When it first started, a laptop at the kitchen table was fine. Many people in office jobs had spent a few days here and there working from home before. But as remote work morphs from an emergency measure into a semi-permanent way of life, many people are finding that they have to spend money to remain effective.
Employees are upgrading from endless hours on the couch to ergonomically designed office chairs. Some are purchasing desktop monitors to supplement tiny laptop screens crowded with open windows. Others are boosting Internet speeds so they can video conference while their kids stream Elmo.
As these costs add up, a question has emerged: Who should pay?
The explosion in remote work during the COVID-19 pandemic has the potential to transfer the costs of maintaining a productive workspace from the employer to the employee. And some observers say the crisis requires a fundamental change in how we think about remote work.
“For a long time, it was, ‘Oh, you get this benefit of working from home. That’s awesome for you if you want to do that,’” said Amy Spurling, chief executive of Compt, a Boston startup that helps companies manage perks and track their use. “Now, in an environment where you may not be able to safely work in an office, I think that responsibility shifts,” Spurling said.
Some employers have begun to pay for a portion of employees’ out-of-pocket costs for home offices. Brightcove, the Boston online video-hosting company, has made two rounds of $100 payouts available to its 625 employees who are working remotely at least until September.
Lauren McHugh, senior product marketing manager at Brightcove, used some of the money to buy a new display for her desktop computer. She’s also looking at getting a better camera for video calls.
McHugh didn’t have a problem spending her own money on a new desk or chair for her home office. She had been meaning to fix it up, anyway, before the pandemic. The electronics, however, are things she may not have purchased if she still worked out of a corporate office.
“I think I spent the first two weeks at the dining room table, and then I really got inspired to get my stuff together and make a place where I can work and set my computer up like I had at the office,” she said.
Jeff Ray, chief executive of Brightcove, said the need to help employees with home office costs was immediately clear. Soon after he shut down the company’s global offices, in mid-March, he got on a call with an international employee who had no other option but to work from bed because he did not have an appropriate space in his crowded home.
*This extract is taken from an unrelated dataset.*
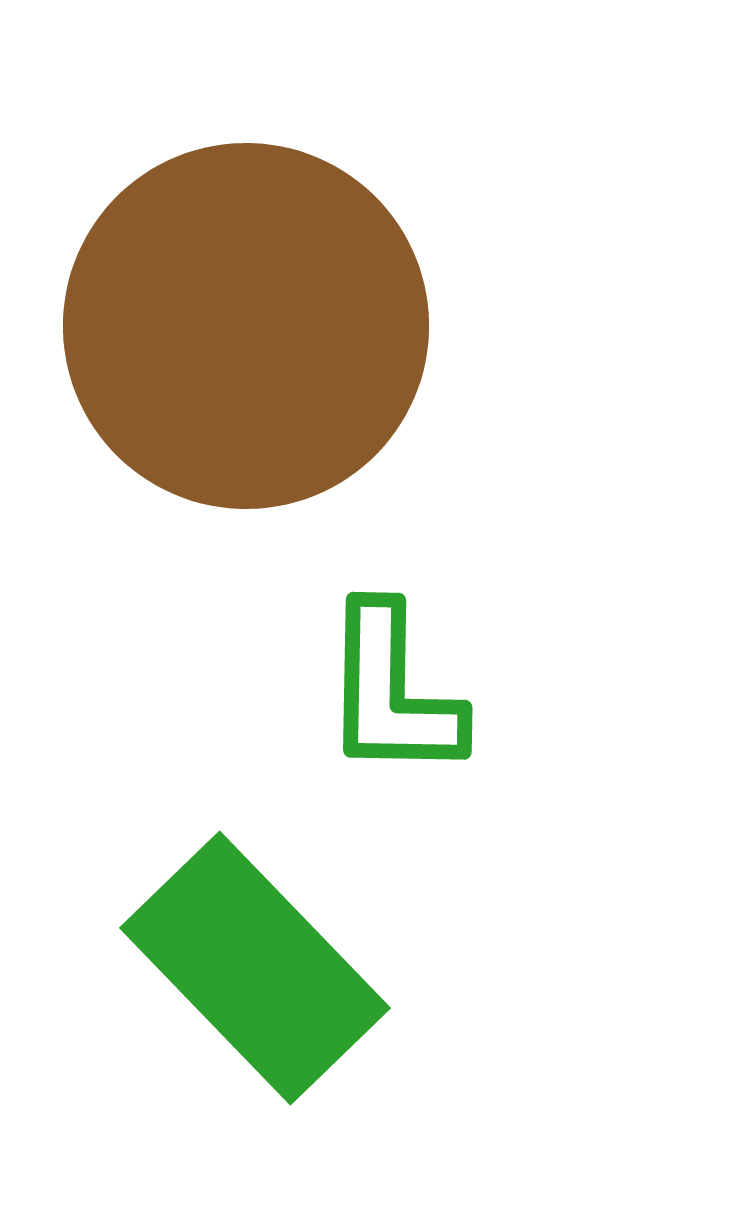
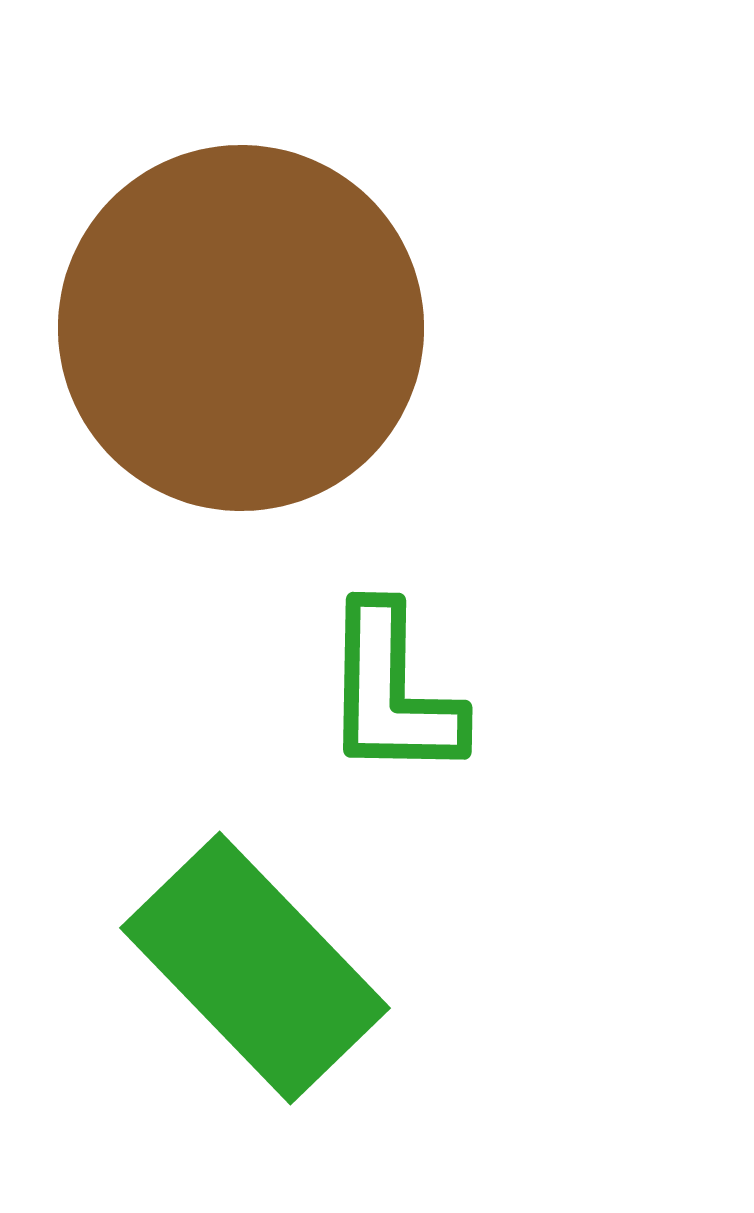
brown circle: moved 5 px left, 2 px down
He said the company isn’t saving big on office space for now; it’s still bound by leases at locations it’s not using. But Ray and his team are reviewing real estate commitments. If remote work becomes a more permanent part of Brightcove’s structure, he said, the company may look at other ways to defray employees’ at-home expenses.
“It does us no good to try to save five or 10 cents on the dollar, and have our employees not be able to support customers, or each other, or do innovation,” he said.
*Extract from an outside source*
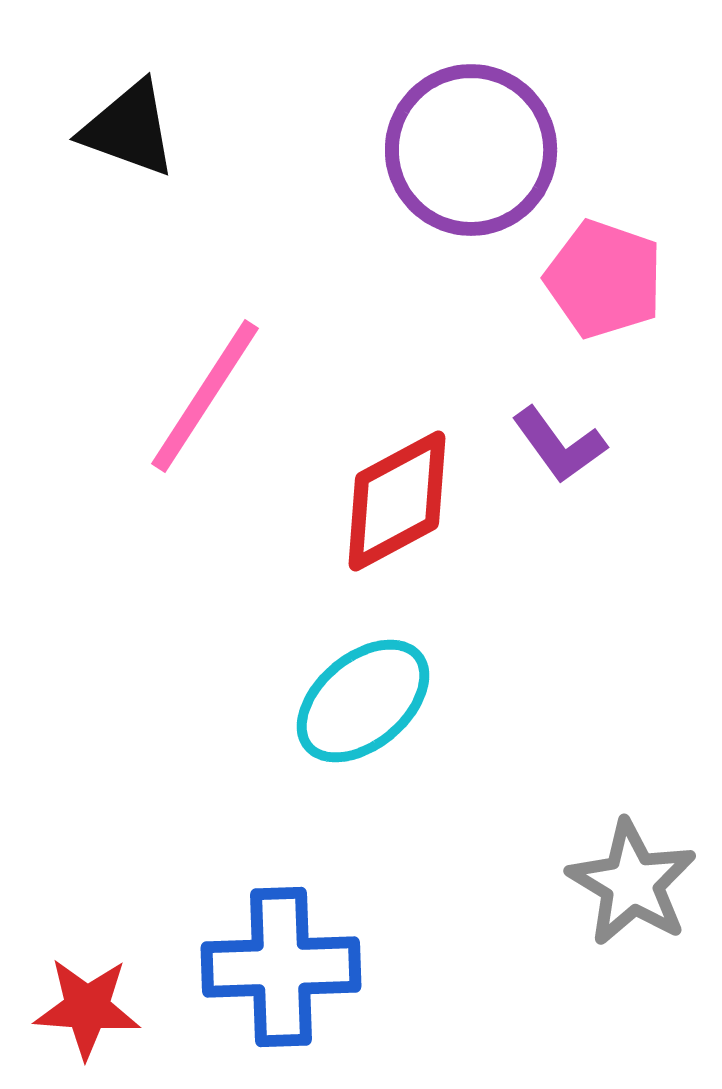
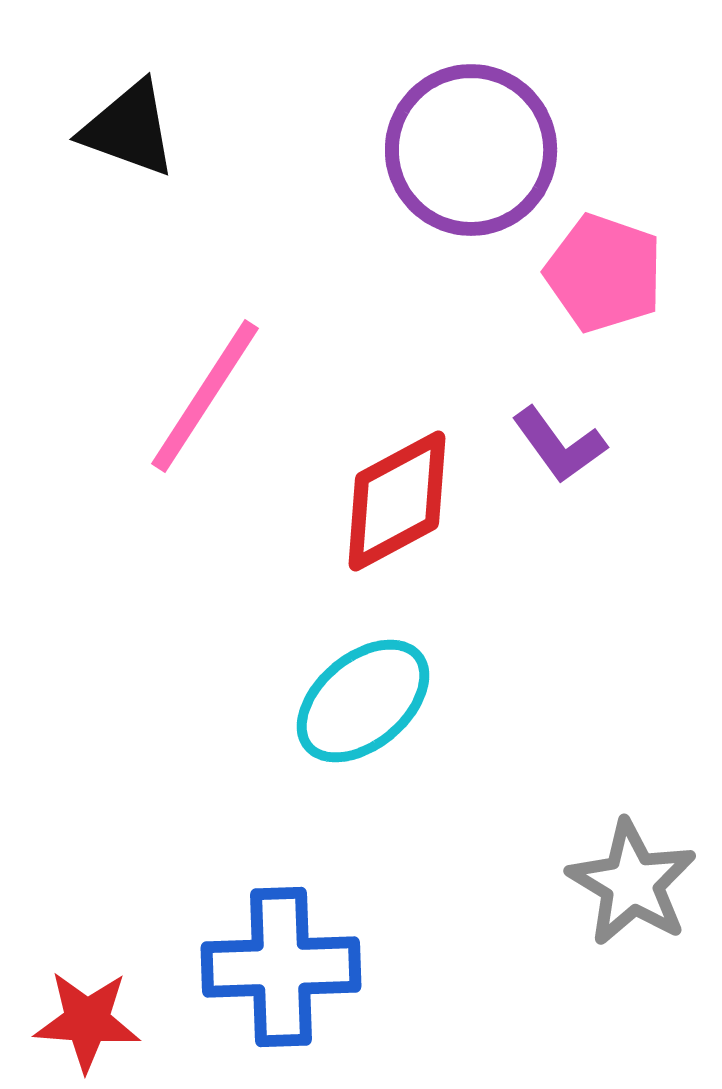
pink pentagon: moved 6 px up
red star: moved 13 px down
Ray said he recognizes that some employees may not have the space in their homes to work there permanently — especially those who live with family or in crowded, expensive cities around the world.
But there are many indications that office life as we know it will not go back to normal, even after an effective vaccine or treatment for COVID-19 becomes available.
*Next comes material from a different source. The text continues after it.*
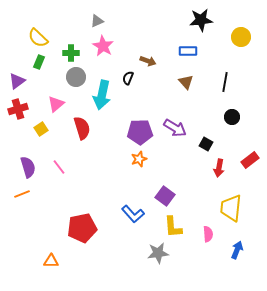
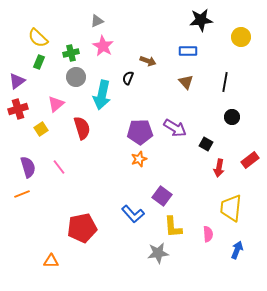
green cross: rotated 14 degrees counterclockwise
purple square: moved 3 px left
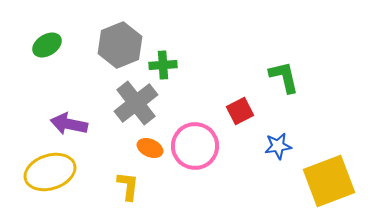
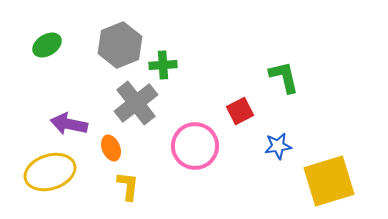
orange ellipse: moved 39 px left; rotated 45 degrees clockwise
yellow square: rotated 4 degrees clockwise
A report released this month by the Society for Human Resources Management said that more than a third of businesses say they are now more likely to have employees working remotely on a full-time basis. And a recent World Economic Forum Survey found that 98 percent of people who participated would like the option of working from home for the rest of their careers.
Unlike people who work for themselves at home, workers who do not have an ownership stake in their employers generally can’t deduct spending on home office costs on their taxes, according to Derek Silveira, a tax partner at the accounting firm LGA in Woburn.
Nicholas A. Bloom, a professor of economics at Stanford University who has studied issues related to remote work, said such a change could create what he calls the “Ikea-ization” of office costs — a reference to the way the Swedish superstores helped shift the responsibility for assembly from the seller to the customer.
But he believes the effect on many employees may be a wash. Because commuting costs ― including transit passes, gasoline, and vehicle upkeep — have declined so much, many workers are probably saving more than they’re spending on their home offices.
That could be stressful in the short run, Bloom said. For people who are strapped for cash amid a recession, the outlays for new gear could be one more blow. But over time, he said, money saved by not commuting “will probably pay for a laptop and a chair.”
The need to supply and maintain an individual workspace isn’t new for people in the gig economy. Drivers maintain their own vehicles, freelance photographers keep their own cameras in working order, and people doing piece work from a desk often buy their own office equipment.
For Pamela St. Aimee of Mattapan, who works as a ride-hail driver and does freelance work in Internet marketing, the lockdown of many offices has reinforced the value she places on working from home. A former educator, St. Aimee also has the responsibility of caring for a parent.
St. Aimee was at OfficeMax in Dorchester on a recent afternoon, shopping for a receipt scanner to track expenses. She said she doesn’t have an issue with maintaining her own workspace. She said other types of office workers who are having success working from home for the first time will probably embrace the transition.
“I don’t know if they’re going to go back [to the office] smiling. I think they’re going to go back kicking and screaming,” she said. “It’s unfortunate that we had to have a virus do this, but it’s a great social shift that has happened. It’s an upside to all of this.”